第246章 愛 <完結>
「ほらエイル、向こうの海に……なにかいたぞ。」
「えっほんと?!」
エイルは目を輝かせて甲板の遠くに駆けて言った。
その後ろ姿を見送ったナナを車椅子から抱き上げて強く抱き締める。鼓動が混ざるその感覚が心地良い中で、溢れた感情を堪えられないかのようにぽろりと、ナナが言葉を漏らした。
「――――I love you ,Levi….」
「……今、なんて言った?」
「――――ザマアミロ、って。」
ナナが少し身体を放して、ニタリと何か企むような目を向ける。
「あ?何がだ。」
「もう二度と放さない。例えあなたが嫌がっても――――……一生。

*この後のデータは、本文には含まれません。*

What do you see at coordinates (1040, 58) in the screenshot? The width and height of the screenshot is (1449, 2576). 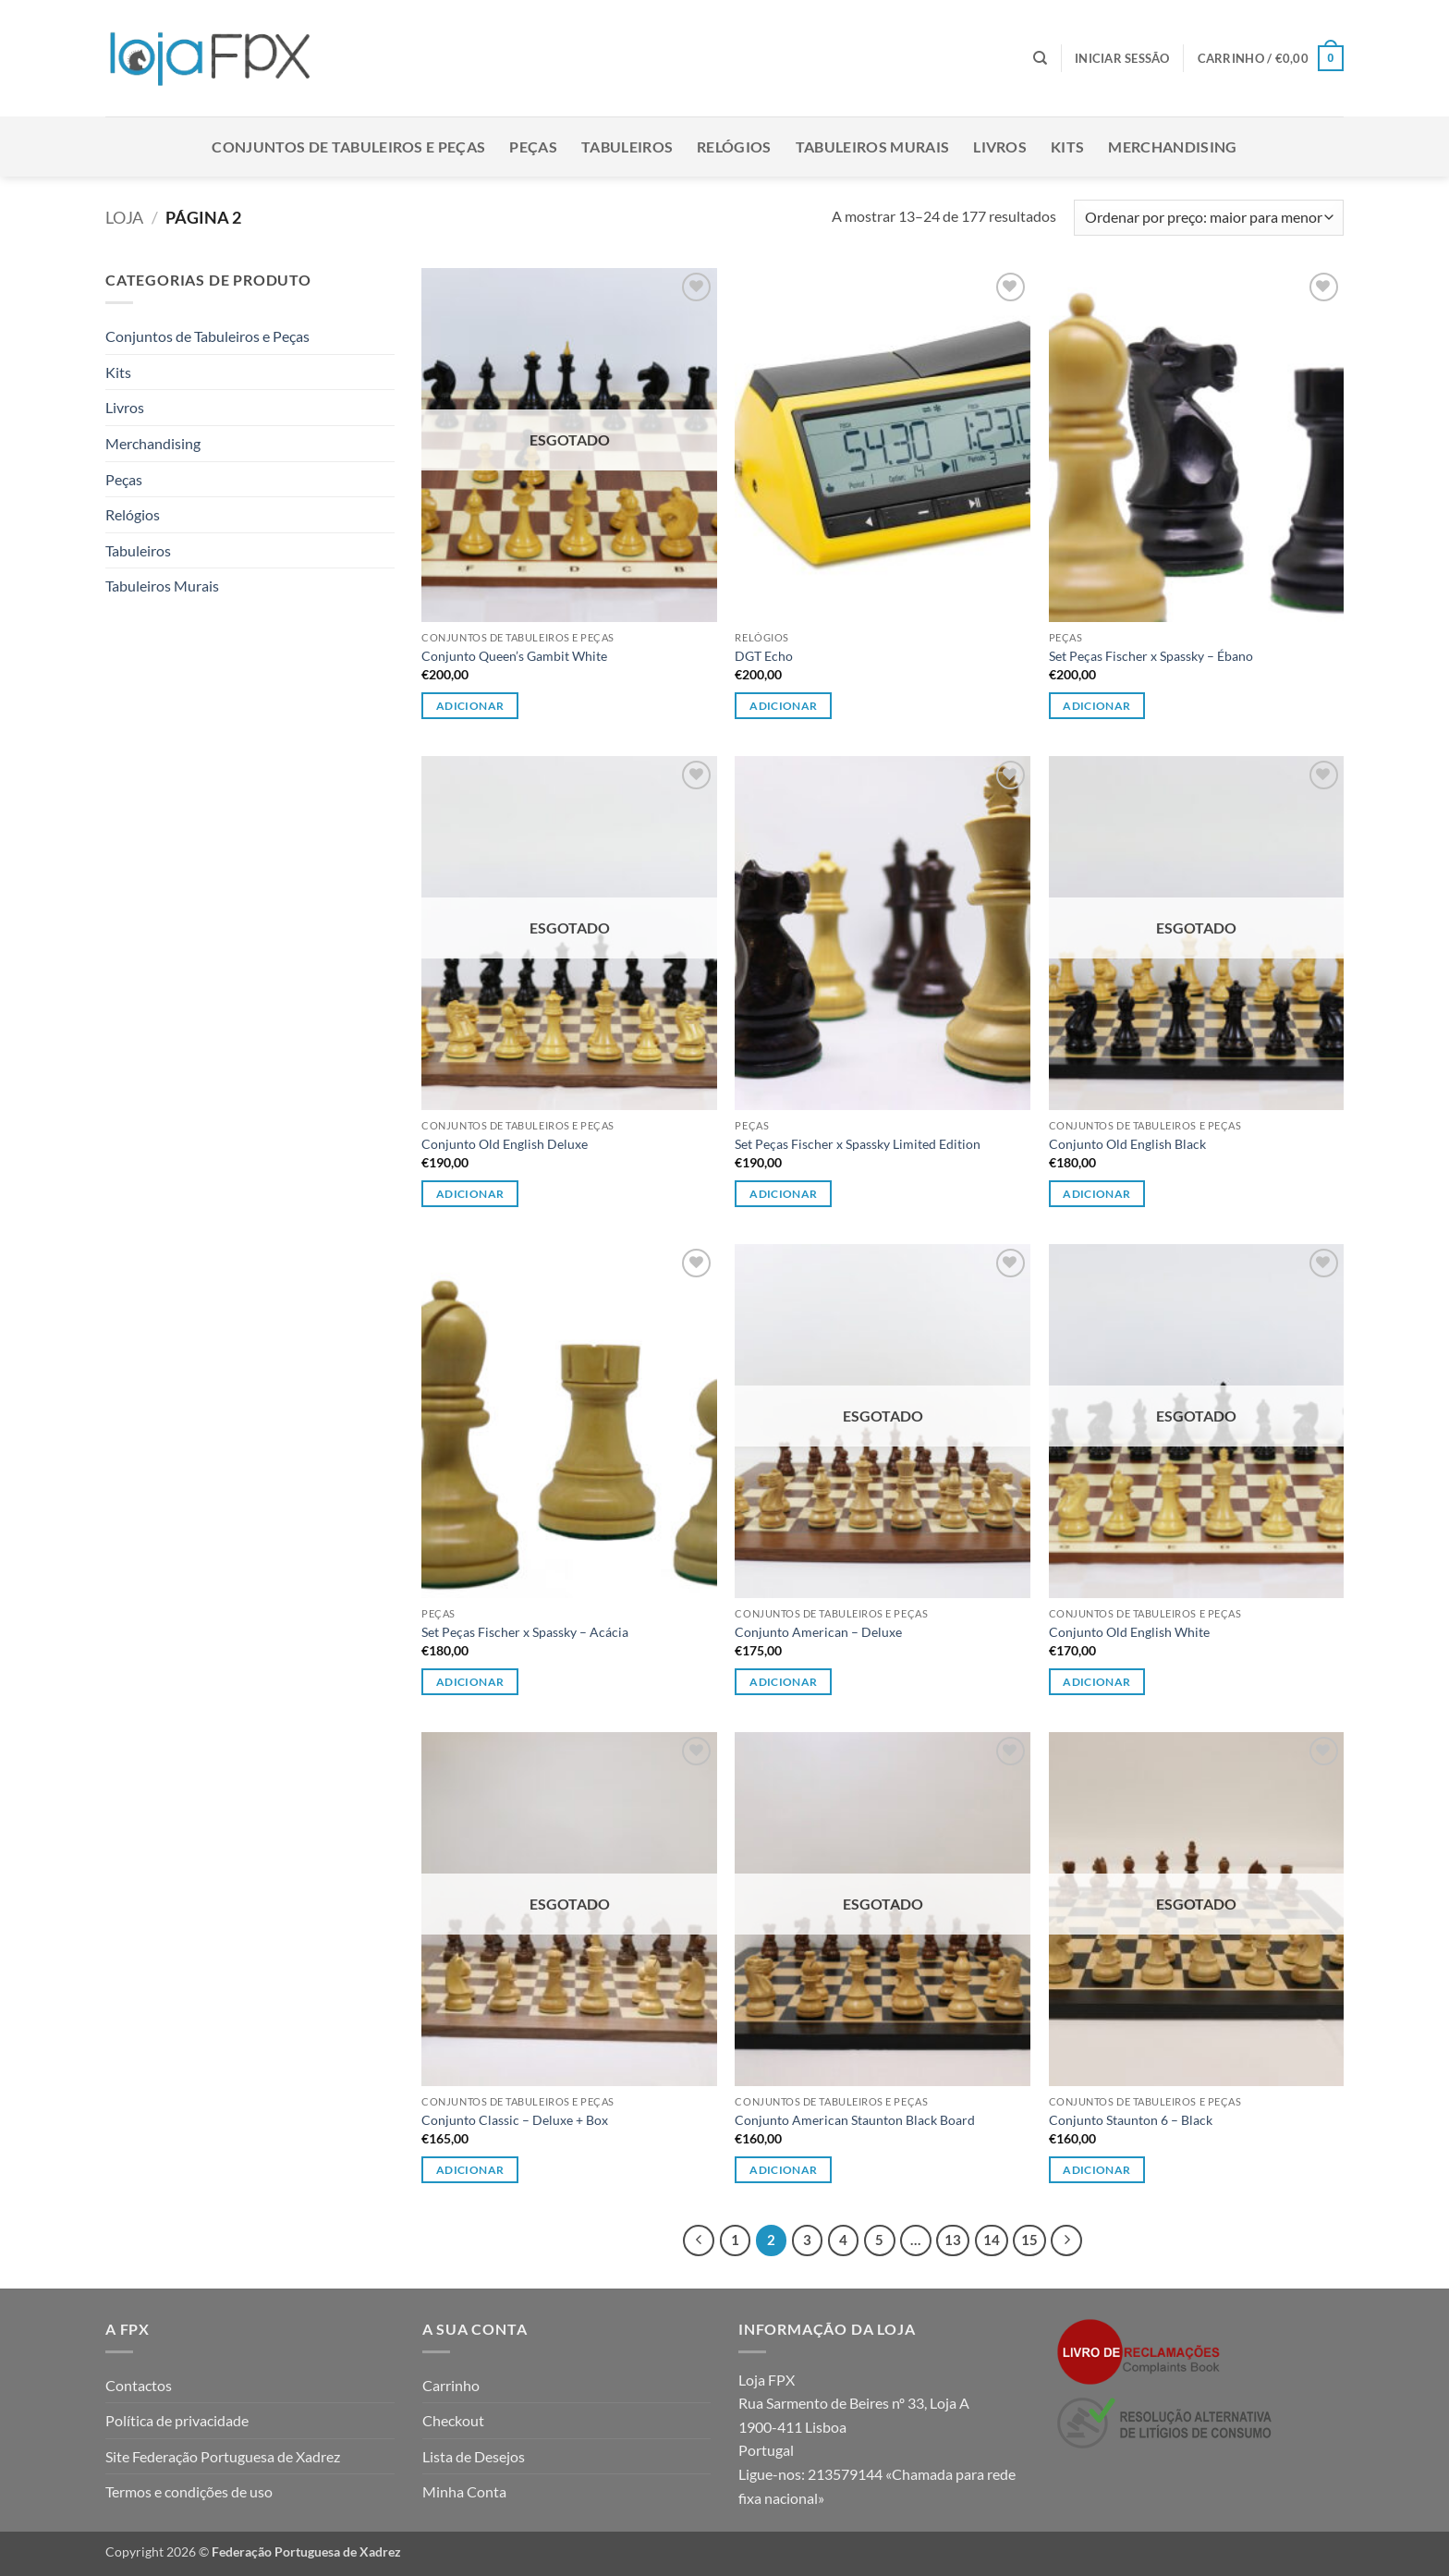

」
「怖ぇ女だな。」
ナナはふっと笑って、また俺の首にぎゅっと両腕をまわしてぴったりと隙間なく、俺に身体を預ける。
「――――私だけの、ヒーロー……。」
海風がナナの髪を揺らすと、まるで甘ったるい紅茶のようなナナの匂いが鼻を掠める。
「………ずっとこうしてたら、今度こそリヴァイさんに溶けてしまえるかなぁ……?もう二度と、離れないように。」
「―――もう溶けなくていい。今度こそ俺が二度と放さない。約束は守る。」
「絶対?」
「絶対だ。元より守れねぇ約束はしない主義だからな。お前は生涯守り愛し抜くと誓った、この世で最も大事な女で――――」
不自然に詰まった言葉に、ナナは俺の目を覗き込んでくる。